#### DIRECTIONS FOR THIS TASK:
After reading the data below, copy out every line that contains the word "file".

(Document understanding data)
________________________

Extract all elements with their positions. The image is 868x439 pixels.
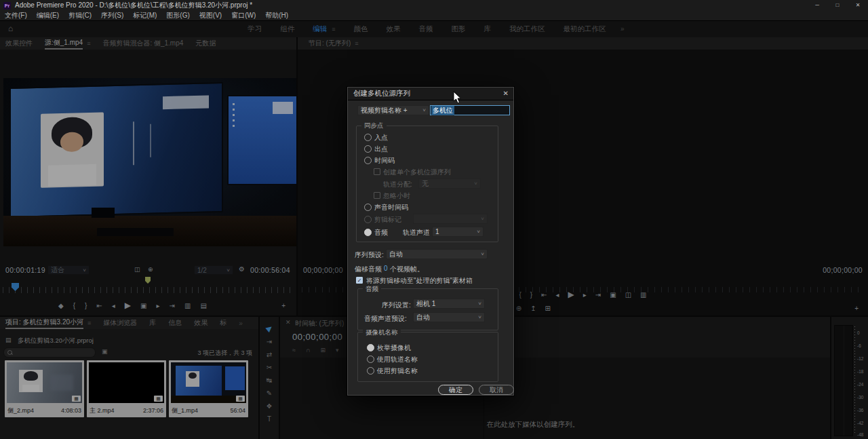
mark-in-icon[interactable]: { [519, 291, 521, 299]
tab-effect-controls[interactable]: 效果控件 [5, 39, 33, 48]
tab-markers[interactable]: 标 [220, 318, 226, 328]
go-to-in-icon[interactable]: ⇤ [541, 291, 547, 299]
clip-marker-green[interactable] [145, 277, 151, 284]
mark-in-icon[interactable]: { [73, 302, 75, 309]
comparison-view-icon[interactable]: ▥ [640, 291, 646, 299]
source-zoom-level-dropdown[interactable]: 适合 ˅ [47, 265, 90, 275]
program-timecode-position[interactable]: 00;00;00;00 [303, 266, 343, 274]
radio-use-clip-names[interactable] [367, 367, 374, 375]
workspace-tab-original-workspace[interactable]: 最初的工作区 [564, 24, 606, 34]
wrench-icon[interactable]: ⚙ [239, 265, 245, 273]
overwrite-icon[interactable]: ▤ [200, 302, 206, 309]
tab-timeline[interactable]: 时间轴: (无序列) [295, 319, 344, 328]
menu-help[interactable]: 帮助(H) [265, 11, 288, 20]
tab-libraries[interactable]: 库 [149, 318, 156, 328]
close-icon[interactable]: ✕ [848, 0, 868, 11]
project-file-name[interactable]: 多机位剪辑3.20小河.prproj [18, 337, 94, 345]
razor-tool-icon[interactable]: ✂ [260, 364, 279, 371]
source-playback-resolution-dropdown[interactable]: 1/2 ˅ [194, 265, 233, 275]
menu-edit[interactable]: 编辑(E) [37, 11, 59, 20]
lift-icon[interactable]: ▣ [610, 291, 616, 299]
snap-icon[interactable]: ≈ [292, 347, 296, 354]
pen-tool-icon[interactable]: ✎ [260, 389, 279, 397]
menu-window[interactable]: 窗口(W) [231, 11, 256, 20]
new-bin-icon[interactable]: ▣ [102, 348, 108, 355]
source-settings-icon[interactable]: ◫ [134, 266, 140, 273]
dialog-title-bar[interactable]: 创建多机位源序列 [348, 88, 513, 100]
workspace-tab-audio[interactable]: 音频 [419, 24, 433, 34]
track-channel-dropdown[interactable]: 1 ˅ [432, 227, 484, 237]
radio-use-track-names[interactable] [367, 356, 374, 363]
project-panel-menu-icon[interactable]: ≡ [87, 320, 91, 326]
timeline-settings-icon[interactable]: ⊞ [320, 347, 326, 354]
maximize-icon[interactable]: □ [827, 0, 848, 11]
track-select-tool-icon[interactable]: ⇥ [260, 338, 279, 345]
checkbox-move-source-clips[interactable]: ✓ [356, 277, 363, 284]
menu-graphics[interactable]: 图形(G) [166, 11, 189, 20]
timeline-timecode[interactable]: 00;00;00;00 [292, 332, 342, 342]
play-icon[interactable]: ▶ [568, 290, 574, 299]
radio-in-points[interactable] [364, 134, 372, 141]
tab-metadata[interactable]: 元数据 [195, 39, 216, 48]
mark-out-icon[interactable]: } [530, 291, 532, 299]
clip-item-side1[interactable]: ▦ 侧_1.mp4 56:04 [169, 360, 248, 417]
tab-program-monitor[interactable]: 节目: (无序列) [309, 39, 351, 48]
clip-item-side2[interactable]: ▦ 侧_2.mp4 4:08:03 [5, 360, 84, 417]
radio-clip-marker[interactable] [364, 216, 372, 223]
workspace-tab-learning[interactable]: 学习 [248, 24, 262, 34]
clip-item-main2[interactable]: ▦ 主 2.mp4 2:37:06 [87, 360, 166, 417]
settings-icon[interactable]: ⊕ [516, 305, 521, 312]
step-back-icon[interactable]: ◂ [112, 302, 115, 309]
radio-out-points[interactable] [364, 145, 372, 153]
export-frame-icon[interactable]: ↥ [530, 305, 536, 312]
workspace-tab-assembly[interactable]: 组件 [280, 24, 294, 34]
tab-media-browser[interactable]: 媒体浏览器 [103, 318, 137, 328]
chevron-down-icon[interactable]: ▾ [336, 347, 339, 354]
audio-sequence-settings-dropdown[interactable]: 相机 1 ˅ [413, 299, 485, 309]
sequence-name-input[interactable]: 多机位 [430, 105, 510, 115]
menu-clip[interactable]: 剪辑(C) [68, 11, 92, 20]
source-button-editor-icon[interactable]: ⊕ [148, 266, 153, 273]
tab-project[interactable]: 项目: 多机位剪辑3.20小河 [5, 318, 83, 329]
project-tabs-overflow-icon[interactable]: » [239, 320, 243, 327]
track-assignment-dropdown[interactable]: 无 ˅ [418, 178, 481, 189]
clip-name-mode-dropdown[interactable]: 视频剪辑名称 + ˅ [357, 105, 429, 115]
step-back-icon[interactable]: ◂ [556, 291, 559, 299]
radio-timecode[interactable] [364, 157, 372, 164]
workspace-tab-graphics[interactable]: 图形 [452, 24, 466, 34]
clip-marker-dropdown[interactable]: ˅ [413, 214, 488, 224]
sequence-preset-dropdown[interactable]: 自动 ˅ [386, 249, 488, 259]
source-video-preview[interactable] [3, 78, 296, 246]
add-marker-icon[interactable]: ◆ [58, 302, 64, 309]
multicam-view-icon[interactable]: ⊞ [545, 305, 551, 312]
program-panel-menu-icon[interactable]: ≡ [355, 40, 358, 47]
go-to-in-icon[interactable]: ⇤ [96, 302, 102, 309]
timeline-close-icon[interactable]: ✕ [285, 319, 291, 326]
workspace-overflow-icon[interactable]: » [620, 25, 625, 33]
minimize-icon[interactable]: ─ [807, 0, 827, 11]
audio-channels-preset-dropdown[interactable]: 自动 ˅ [413, 312, 485, 322]
play-icon[interactable]: ▶ [125, 301, 131, 310]
radio-enumerate-cameras[interactable] [367, 344, 374, 351]
menu-file[interactable]: 文件(F) [5, 11, 27, 20]
source-timecode-in[interactable]: 00:00:01:19 [5, 266, 45, 274]
search-input[interactable] [3, 347, 96, 358]
ripple-edit-tool-icon[interactable]: ⇄ [260, 351, 279, 358]
radio-audio[interactable] [364, 229, 372, 236]
home-icon[interactable]: ⌂ [8, 24, 13, 33]
hand-tool-icon[interactable]: ❖ [260, 402, 279, 410]
source-add-button-icon[interactable]: + [281, 302, 285, 309]
offset-audio-value[interactable]: 0 [384, 265, 388, 272]
workspace-tab-my-workspace[interactable]: 我的工作区 [509, 24, 545, 34]
step-forward-icon[interactable]: ▸ [583, 291, 587, 299]
ok-button[interactable]: 确定 [438, 385, 473, 395]
workspace-tab-color[interactable]: 颜色 [354, 24, 368, 34]
tab-effects[interactable]: 效果 [194, 318, 208, 328]
source-time-ruler[interactable] [3, 287, 293, 293]
tab-info[interactable]: 信息 [168, 318, 182, 328]
selection-tool-icon[interactable]: ▶ [259, 319, 279, 338]
menu-view[interactable]: 视图(V) [199, 11, 222, 20]
insert-icon[interactable]: ▥ [184, 302, 191, 309]
workspace-tab-libraries[interactable]: 库 [484, 24, 492, 34]
workspace-tab-editing[interactable]: 编辑 [313, 24, 327, 34]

________________________

#### EXERCISE RESULT:
project-file-name[interactable]: 多机位剪辑3.20小河.prproj [18, 337, 94, 345]
menu-file[interactable]: 文件(F) [5, 11, 27, 20]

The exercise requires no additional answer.